“Righto, Granny Sue; but first I must put these poor blossoms into a jar. I found the branch broken and just hanging by a shred of bark on that old tree ’way down by the fence corner.”

Jenny took a brown jar from a cupboard as she talked and filled it with water from the sink pump.

“They’ll be lonely for their home tree, like as not,” she chattered on, “but perhaps they’ll be a bit glad when they find that they are to brighten up our home for a few days. Don’t you think maybe they will, Granny Sue? Don’t you think when we can’t do the thing we most want to do, we still can be happy if we are just alive and doing the most beautiful thing that is left for us to do?”

This last was called over her shoulder as she carried the jar and blossoming branch toward the door of the living-room. Luckily she did not pause for an answer, for the little old woman always felt confused when her girl began such flights of fancy. Had she been obliged to reply, she no doubt would have said:

“Why, ’taint likely, Jenny, that branch of apricot flowers even knows it’s broken off, an’ as for that, the ones that are left will make all the better fruit with some of ’em gone.”

While the girl was placing the jar on the living-room center table, close to the book that she had been reading, Granddad Si entered the kitchen for a drink, and upon hearing of the message from Miss Granger, he hurried to the barn to hitch old Dobbin to the cart, and so, when five minutes later the girl skipped out, laughing over her shoulder at her grandmother’s admonition to go more slowly, lest she fall and break the eggs, there was Granddad Si fastening the last buckles. He straightened up, pushed his frayed straw hat to the back of his head and surveyed the girl with pardonable pride.
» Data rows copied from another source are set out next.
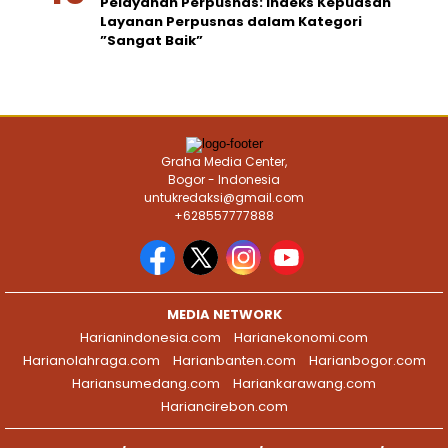
Pelayanan Perpusnas: Indeks Kepuasan
Layanan Perpusnas dalam Kategori
”Sangat Baik”
Graha Media Center,
Bogor - Indonesia
untukredaksi@gmail.com
+628557777888
MEDIA NETWORK
Harianindonesia.com
Harianekonomi.com
Harianolahraga.com
Harianbanten.com
Harianbogor.com
Hariansumedang.com
Hariankarawang.com
Hariancirebon.com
“Jenny, gal,” he began, and from the expression in his eyes she knew just how he would complete the sentence, and so, laughingly, she put her free hand over his mouth.
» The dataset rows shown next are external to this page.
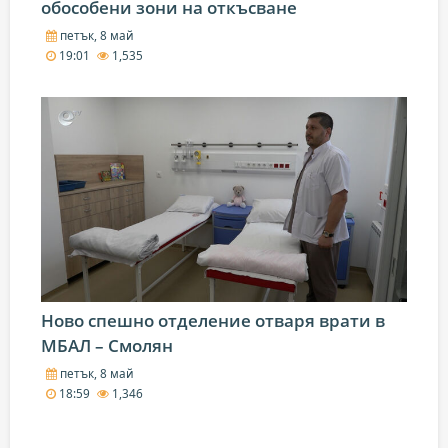
обособени зони на откъсване
петък, 8 май
19:01
1,535
Ново спешно отделение отваря врати в
МБАЛ – Смолян
петък, 8 май
18:59
1,346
“Oh, granddad, ’tisn’t so, not the least bit, and you mustn’t say it again. A stranger might hear you some time, and what if he should think that I really believed it.”
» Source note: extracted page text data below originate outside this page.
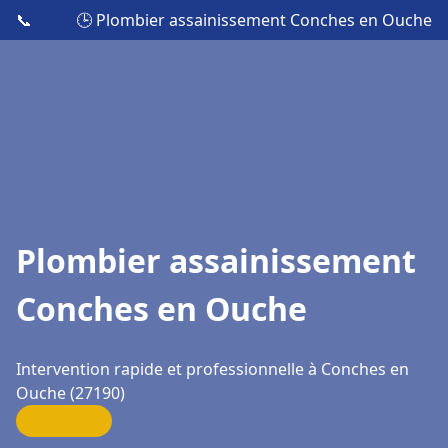
📞
🕒 Plombier assainissement Conches en Ouche
Plombier assainissement
Conches en Ouche
Intervention rapide et professionnelle à Conches en
Ouche (27190)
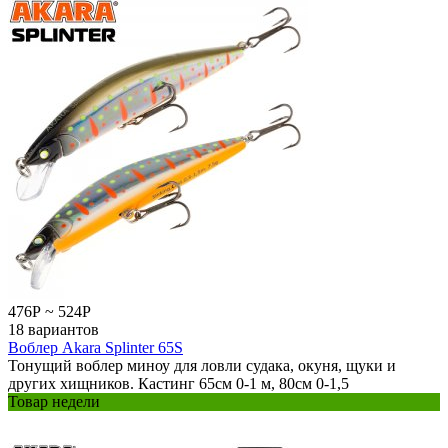
476
Р
~
524
Р
18 вариантов
Воблер Akara Splinter 65S
Тонущий воблер миноу для ловли судака, окуня, щуки и
других хищников. Кастинг 65см 0-1 м, 80см 0-1,5
Товар недели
But the old man finished his sentence, even though the words were mumbled behind the slim white hand of his girl:

“It’s the Gospel truth, Jenny. I’m tellin’ ye! Thar ain’t a gal over to that hifalutin seminary that’s half as purty as yo’ be. I reckon I know, ’cause I watch the whole lot of ’em when they go down the road on them parade walks they take, with a teacher ahead and one behind like they was a flock of geese and had to have a gooseherd along, which more’n like they are. A silly parcel, allays gigglin’.”